[What this task involves] With the images removed, reproduce each entry below word for word.

[Given records]
==*==
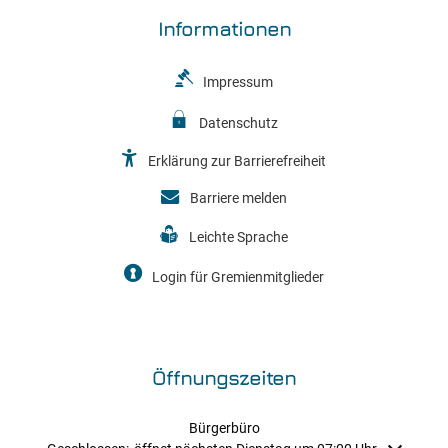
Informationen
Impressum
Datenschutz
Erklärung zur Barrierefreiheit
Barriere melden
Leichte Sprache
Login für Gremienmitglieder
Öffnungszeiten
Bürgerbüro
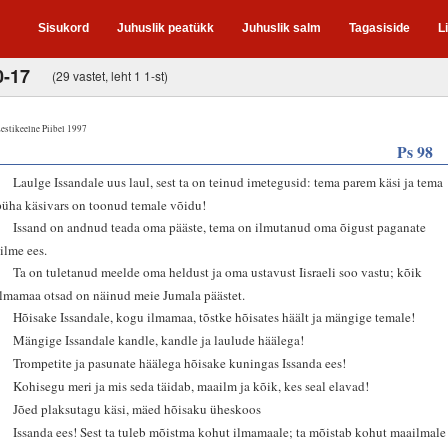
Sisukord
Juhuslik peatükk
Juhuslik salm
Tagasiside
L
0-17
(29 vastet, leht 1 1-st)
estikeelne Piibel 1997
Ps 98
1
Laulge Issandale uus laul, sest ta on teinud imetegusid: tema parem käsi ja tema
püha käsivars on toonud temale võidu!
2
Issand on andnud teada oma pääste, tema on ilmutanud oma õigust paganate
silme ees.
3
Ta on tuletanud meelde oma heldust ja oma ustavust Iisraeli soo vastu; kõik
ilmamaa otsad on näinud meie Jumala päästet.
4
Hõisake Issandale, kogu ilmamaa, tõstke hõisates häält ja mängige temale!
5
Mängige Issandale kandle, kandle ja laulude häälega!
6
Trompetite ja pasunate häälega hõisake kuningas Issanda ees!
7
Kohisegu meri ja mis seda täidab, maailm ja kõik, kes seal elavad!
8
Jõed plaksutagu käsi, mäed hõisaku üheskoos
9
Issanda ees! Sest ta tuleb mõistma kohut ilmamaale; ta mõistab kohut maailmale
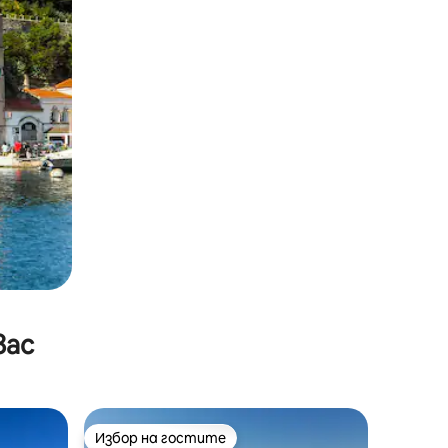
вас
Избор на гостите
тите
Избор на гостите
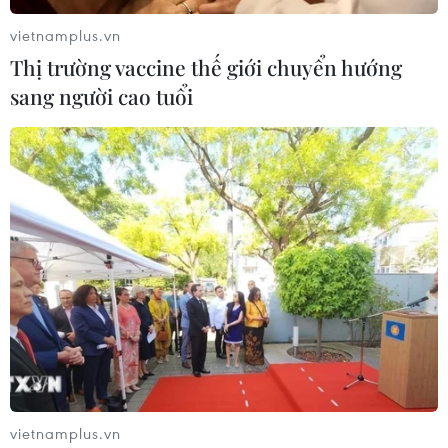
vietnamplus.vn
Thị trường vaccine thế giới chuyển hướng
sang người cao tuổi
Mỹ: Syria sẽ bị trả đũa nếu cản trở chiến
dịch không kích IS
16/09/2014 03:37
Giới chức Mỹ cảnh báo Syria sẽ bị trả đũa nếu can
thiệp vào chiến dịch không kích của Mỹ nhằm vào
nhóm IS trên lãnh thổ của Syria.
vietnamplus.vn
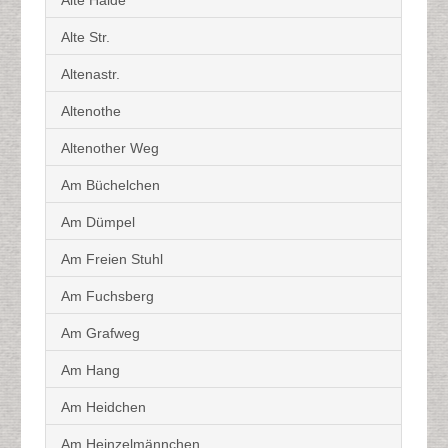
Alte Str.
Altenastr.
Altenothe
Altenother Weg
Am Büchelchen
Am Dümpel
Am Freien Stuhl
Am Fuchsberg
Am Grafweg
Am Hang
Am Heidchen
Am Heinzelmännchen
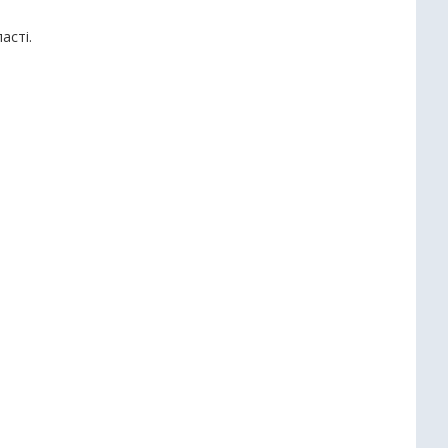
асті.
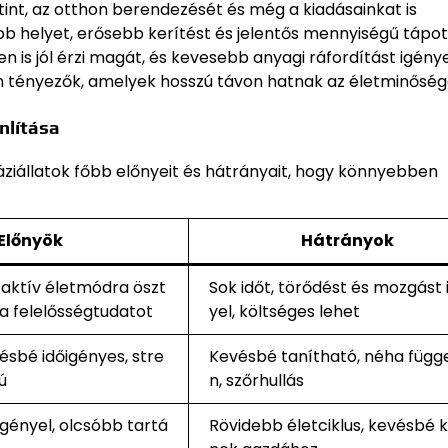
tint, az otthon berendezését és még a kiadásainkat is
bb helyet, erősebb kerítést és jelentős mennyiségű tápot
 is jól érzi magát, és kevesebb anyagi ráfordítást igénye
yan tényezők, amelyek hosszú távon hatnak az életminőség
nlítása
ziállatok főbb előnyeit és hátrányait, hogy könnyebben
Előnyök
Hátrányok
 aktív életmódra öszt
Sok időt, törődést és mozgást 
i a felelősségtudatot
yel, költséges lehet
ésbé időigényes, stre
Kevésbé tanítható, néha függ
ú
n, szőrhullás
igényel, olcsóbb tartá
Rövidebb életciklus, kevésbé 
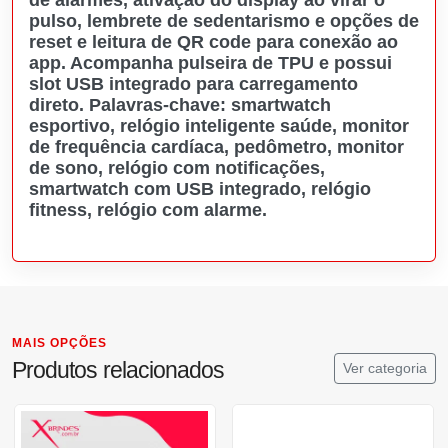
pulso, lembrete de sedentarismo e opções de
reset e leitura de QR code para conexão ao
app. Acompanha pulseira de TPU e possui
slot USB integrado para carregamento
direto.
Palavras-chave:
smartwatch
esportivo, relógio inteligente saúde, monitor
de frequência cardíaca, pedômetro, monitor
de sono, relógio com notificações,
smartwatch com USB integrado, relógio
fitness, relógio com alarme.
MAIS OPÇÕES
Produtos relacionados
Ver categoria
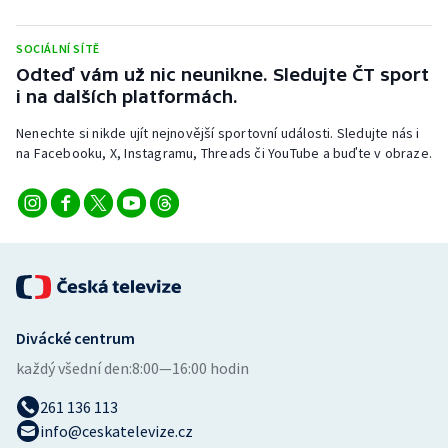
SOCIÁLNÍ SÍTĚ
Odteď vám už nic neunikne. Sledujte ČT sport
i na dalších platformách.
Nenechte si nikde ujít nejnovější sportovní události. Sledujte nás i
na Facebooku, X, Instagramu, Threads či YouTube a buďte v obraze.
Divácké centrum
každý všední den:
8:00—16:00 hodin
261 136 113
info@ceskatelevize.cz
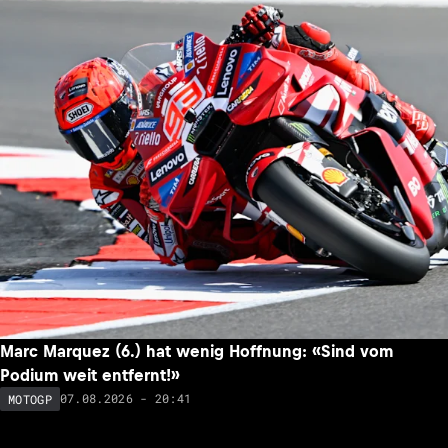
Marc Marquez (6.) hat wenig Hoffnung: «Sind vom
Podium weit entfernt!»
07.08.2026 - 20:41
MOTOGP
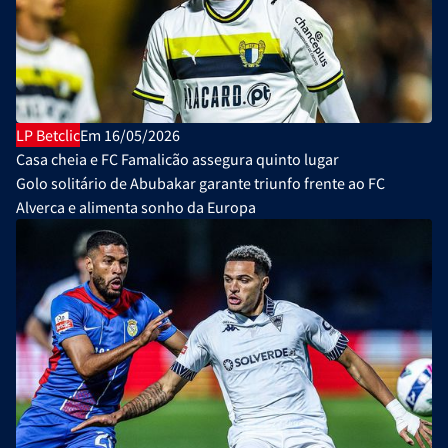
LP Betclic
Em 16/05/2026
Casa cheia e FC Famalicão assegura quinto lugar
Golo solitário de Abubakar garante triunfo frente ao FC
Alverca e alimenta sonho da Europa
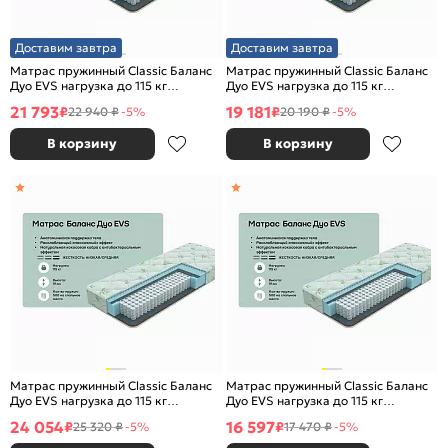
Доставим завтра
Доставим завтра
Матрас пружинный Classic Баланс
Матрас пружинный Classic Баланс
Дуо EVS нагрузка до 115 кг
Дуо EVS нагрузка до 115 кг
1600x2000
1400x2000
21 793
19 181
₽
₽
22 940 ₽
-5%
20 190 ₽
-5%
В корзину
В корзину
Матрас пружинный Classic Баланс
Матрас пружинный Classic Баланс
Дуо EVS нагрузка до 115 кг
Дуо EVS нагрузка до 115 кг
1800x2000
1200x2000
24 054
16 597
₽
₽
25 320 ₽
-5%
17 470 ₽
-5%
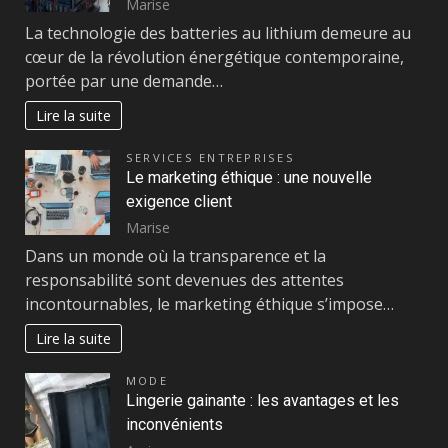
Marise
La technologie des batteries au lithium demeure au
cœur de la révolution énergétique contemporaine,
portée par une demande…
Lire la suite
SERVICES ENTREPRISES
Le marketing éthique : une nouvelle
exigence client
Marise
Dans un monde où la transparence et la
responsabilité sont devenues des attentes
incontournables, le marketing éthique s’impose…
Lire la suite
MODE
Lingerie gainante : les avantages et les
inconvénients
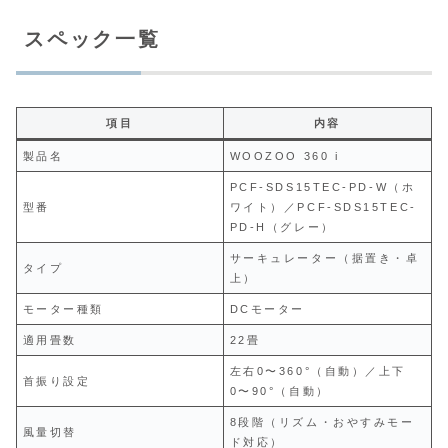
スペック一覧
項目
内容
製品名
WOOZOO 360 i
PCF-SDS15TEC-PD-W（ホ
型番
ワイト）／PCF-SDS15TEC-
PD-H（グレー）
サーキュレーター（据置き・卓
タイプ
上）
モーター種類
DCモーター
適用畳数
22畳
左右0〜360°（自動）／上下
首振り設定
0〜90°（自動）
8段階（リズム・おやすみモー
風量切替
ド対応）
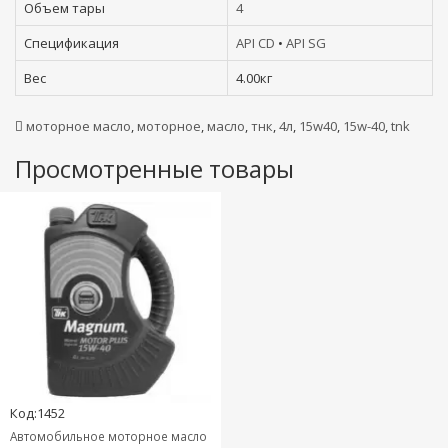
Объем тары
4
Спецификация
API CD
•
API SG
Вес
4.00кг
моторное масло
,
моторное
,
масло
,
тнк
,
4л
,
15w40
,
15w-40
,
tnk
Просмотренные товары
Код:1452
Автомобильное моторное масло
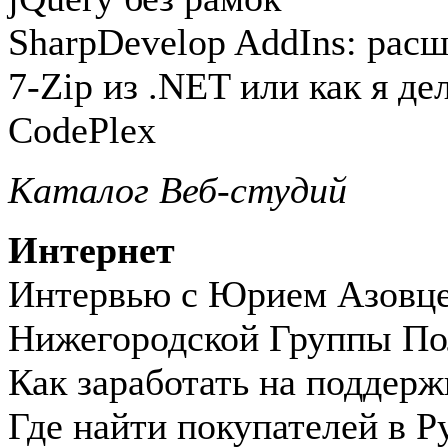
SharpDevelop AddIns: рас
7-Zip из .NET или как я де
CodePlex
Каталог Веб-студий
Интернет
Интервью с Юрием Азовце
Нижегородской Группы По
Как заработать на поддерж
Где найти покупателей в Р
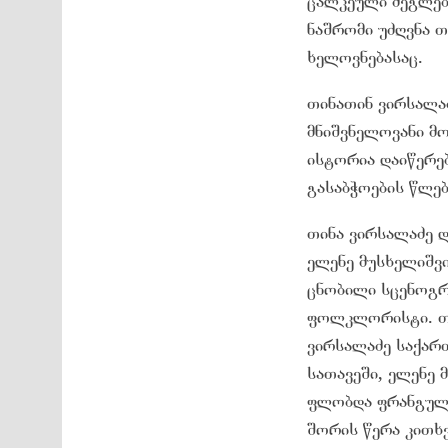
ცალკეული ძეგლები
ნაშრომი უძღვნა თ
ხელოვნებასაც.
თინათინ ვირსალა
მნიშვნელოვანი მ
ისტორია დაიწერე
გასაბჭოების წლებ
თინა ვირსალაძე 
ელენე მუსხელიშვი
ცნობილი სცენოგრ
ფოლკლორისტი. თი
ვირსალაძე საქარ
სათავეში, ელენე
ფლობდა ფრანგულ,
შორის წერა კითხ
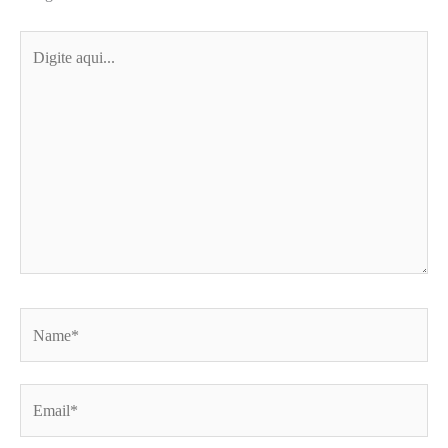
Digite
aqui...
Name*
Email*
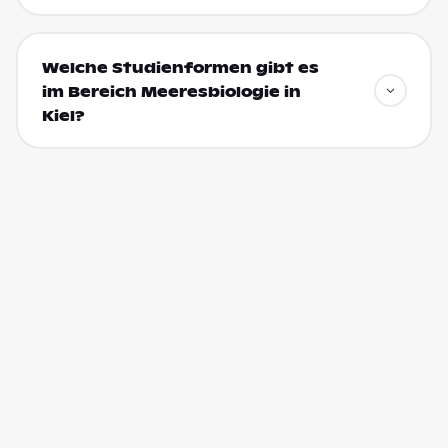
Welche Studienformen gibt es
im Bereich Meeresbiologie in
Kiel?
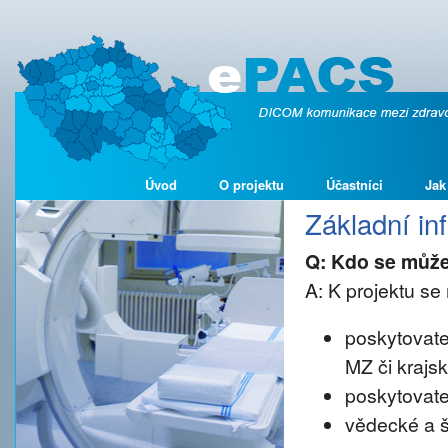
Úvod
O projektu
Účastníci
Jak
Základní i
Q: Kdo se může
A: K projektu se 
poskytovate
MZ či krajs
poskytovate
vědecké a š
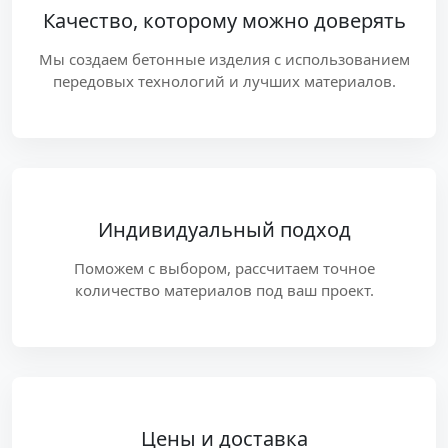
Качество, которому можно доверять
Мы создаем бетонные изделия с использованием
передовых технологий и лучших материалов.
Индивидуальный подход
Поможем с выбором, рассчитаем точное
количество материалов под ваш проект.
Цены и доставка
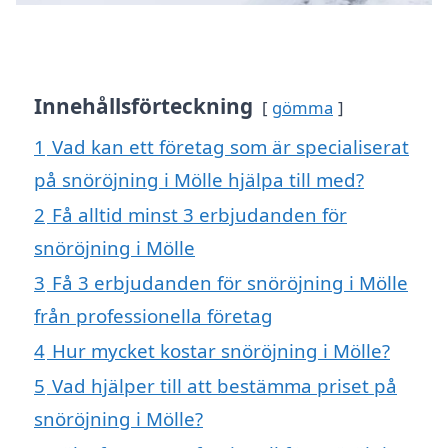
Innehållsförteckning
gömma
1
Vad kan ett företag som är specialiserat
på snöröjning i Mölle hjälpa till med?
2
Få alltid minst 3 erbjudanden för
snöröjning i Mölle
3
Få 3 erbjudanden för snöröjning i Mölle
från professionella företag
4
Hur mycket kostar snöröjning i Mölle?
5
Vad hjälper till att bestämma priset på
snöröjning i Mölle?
==*==
[Expected answer]
Informationen
Impressum
Datenschutz
Erklärung zur Barrierefreiheit
Barriere melden
Leichte Sprache
Login für Gremienmitglieder
Öffnungszeiten
Bürgerbüro
Sisukord
Juhuslik peatükk
Juhuslik salm
Tagasiside
L
0-17
(29 vastet, leht 1 1-st)
estikeelne Piibel 1997
Ps 98
1
Laulge Issandale uus laul, sest ta on teinud imetegusid: tema parem käsi ja tema
püha käsivars on toonud temale võidu!
2
Issand on andnud teada oma pääste, tema on ilmutanud oma õigust paganate
silme ees.
3
Ta on tuletanud meelde oma heldust ja oma ustavust Iisraeli soo vastu; kõik
ilmamaa otsad on näinud meie Jumala päästet.
4
Hõisake Issandale, kogu ilmamaa, tõstke hõisates häält ja mängige temale!
5
Mängige Issandale kandle, kandle ja laulude häälega!
6
Trompetite ja pasunate häälega hõisake kuningas Issanda ees!
7
Kohisegu meri ja mis seda täidab, maailm ja kõik, kes seal elavad!
8
Jõed plaksutagu käsi, mäed hõisaku üheskoos
9
Issanda ees! Sest ta tuleb mõistma kohut ilmamaale; ta mõistab kohut maailmale
вас
Избор на гостите
тите
Избор на гостите
vietnamplus.vn
Thị trường vaccine thế giới chuyển hướng
sang người cao tuổi
Mỹ: Syria sẽ bị trả đũa nếu cản trở chiến
dịch không kích IS
16/09/2014 03:37
Giới chức Mỹ cảnh báo Syria sẽ bị trả đũa nếu can
thiệp vào chiến dịch không kích của Mỹ nhằm vào
nhóm IS trên lãnh thổ của Syria.
vietnamplus.vn
Alte Str.
Altenastr.
Altenothe
Altenother Weg
Am Büchelchen
Am Dümpel
Am Freien Stuhl
Am Fuchsberg
Am Grafweg
Am Hang
Am Heidchen
Am Heinzelmännchen
асті.
tint, az otthon berendezését és még a kiadásainkat is
bb helyet, erősebb kerítést és jelentős mennyiségű tápot
 is jól érzi magát, és kevesebb anyagi ráfordítást igénye
yan tényezők, amelyek hosszú távon hatnak az életminőség
nlítása
ziállatok főbb előnyeit és hátrányait, hogy könnyebben
Előnyök
Hátrányok
 aktív életmódra öszt
Sok időt, törődést és mozgást 
i a felelősségtudatot
yel, költséges lehet
ésbé időigényes, stre
Kevésbé tanítható, néha függ
ú
n, szőrhullás
igényel, olcsóbb tartá
Rövidebb életciklus, kevésbé 
pulso, lembrete de sedentarismo e opções de
reset e leitura de QR code para conexão ao
app. Acompanha pulseira de TPU e possui
slot USB integrado para carregamento
direto.
Palavras-chave:
smartwatch
esportivo, relógio inteligente saúde, monitor
de frequência cardíaca, pedômetro, monitor
de sono, relógio com notificações,
smartwatch com USB integrado, relógio
fitness, relógio com alarme.
MAIS OPÇÕES
Produtos relacionados
Ver categoria
SOCIÁLNÍ SÍTĚ
Odteď vám už nic neunikne. Sledujte ČT sport
i na dalších platformách.
Nenechte si nikde ujít nejnovější sportovní události. Sledujte nás i
na Facebooku, X, Instagramu, Threads či YouTube a buďte v obraze.
Divácké centrum
každý všední den:
8:00—16:00 hodin
261 136 113
info@ceskatelevize.cz
Marc Marquez (6.) hat wenig Hoffnung: «Sind vom
Podium weit entfernt!»
07.08.2026 - 20:41
MOTOGP
LP Betclic
Em 16/05/2026
Casa cheia e FC Famalicão assegura quinto lugar
Golo solitário de Abubakar garante triunfo frente ao FC
Alverca e alimenta sonho da Europa
Доставим завтра
Доставим завтра
Матрас пружинный Classic Баланс
Матрас пружинный Classic Баланс
Дуо EVS нагрузка до 115 кг
Дуо EVS нагрузка до 115 кг
1600x2000
1400x2000
21 793
19 181
₽
₽
22 940 ₽
-5%
20 190 ₽
-5%
В корзину
В корзину
Матрас пружинный Classic Баланс
Матрас пружинный Classic Баланс
Дуо EVS нагрузка до 115 кг
Дуо EVS нагрузка до 115 кг
1800x2000
1200x2000
24 054
16 597
₽
₽
25 320 ₽
-5%
17 470 ₽
-5%
Marise
La technologie des batteries au lithium demeure au
cœur de la révolution énergétique contemporaine,
portée par une demande…
Lire la suite
SERVICES ENTREPRISES
Le marketing éthique : une nouvelle
exigence client
Marise
Dans un monde où la transparence et la
responsabilité sont devenues des attentes
incontournables, le marketing éthique s’impose…
Lire la suite
MODE
Lingerie gainante : les avantages et les
inconvénients
スペック一覧
項目
内容
製品名
WOOZOO 360 i
PCF-SDS15TEC-PD-W（ホ
型番
ワイト）／PCF-SDS15TEC-
PD-H（グレー）
サーキュレーター（据置き・卓
タイプ
上）
モーター種類
DCモーター
適用畳数
22畳
左右0〜360°（自動）／上下
首振り設定
0〜90°（自動）
8段階（リズム・おやすみモー
風量切替
ド対応）
Объем тары
4
Спецификация
API CD
•
API SG
Вес
4.00кг
моторное масло
,
моторное
,
масло
,
тнк
,
4л
,
15w40
,
15w-40
,
tnk
Просмотренные товары
Код:1452
Автомобильное моторное масло
SharpDevelop AddIns: рас
7-Zip из .NET или как я де
CodePlex
Каталог Веб-студий
Интернет
Интервью с Юрием Азовце
Нижегородской Группы По
Как заработать на поддерж
Где найти покупателей в Р
ცალკეული ძეგლები
ნაშრომი უძღვნა თ
ხელოვნებასაც.
თინათინ ვირსალა
მნიშვნელოვანი მ
ისტორია დაიწერე
გასაბჭოების წლებ
თინა ვირსალაძე 
ელენე მუსხელიშვი
ცნობილი სცენოგრ
ფოლკლორისტი. თი
ვირსალაძე საქარ
სათავეში, ელენე
ფლობდა ფრანგულ,
შორის წერა კითხ
Digite
aqui...
Name*
Email*
Welche Studienformen gibt es
im Bereich Meeresbiologie in
Kiel?
Úvod
O projektu
Účastníci
Jak
Základní i
Q: Kdo se může
A: K projektu se 
poskytovate
MZ či krajs
poskytovate
vědecké a š
Качество, которому можно доверять
Мы создаем бетонные изделия с использованием
передовых технологий и лучших материалов.
Индивидуальный подход
Поможем с выбором, рассчитаем точное
количество материалов под ваш проект.
Цены и доставка
Innehållsförteckning
gömma
1
Vad kan ett företag som är specialiserat
på snöröjning i Mölle hjälpa till med?
2
Få alltid minst 3 erbjudanden för
snöröjning i Mölle
3
Få 3 erbjudanden för snöröjning i Mölle
från professionella företag
4
Hur mycket kostar snöröjning i Mölle?
5
Vad hjälper till att bestämma priset på
snöröjning i Mölle?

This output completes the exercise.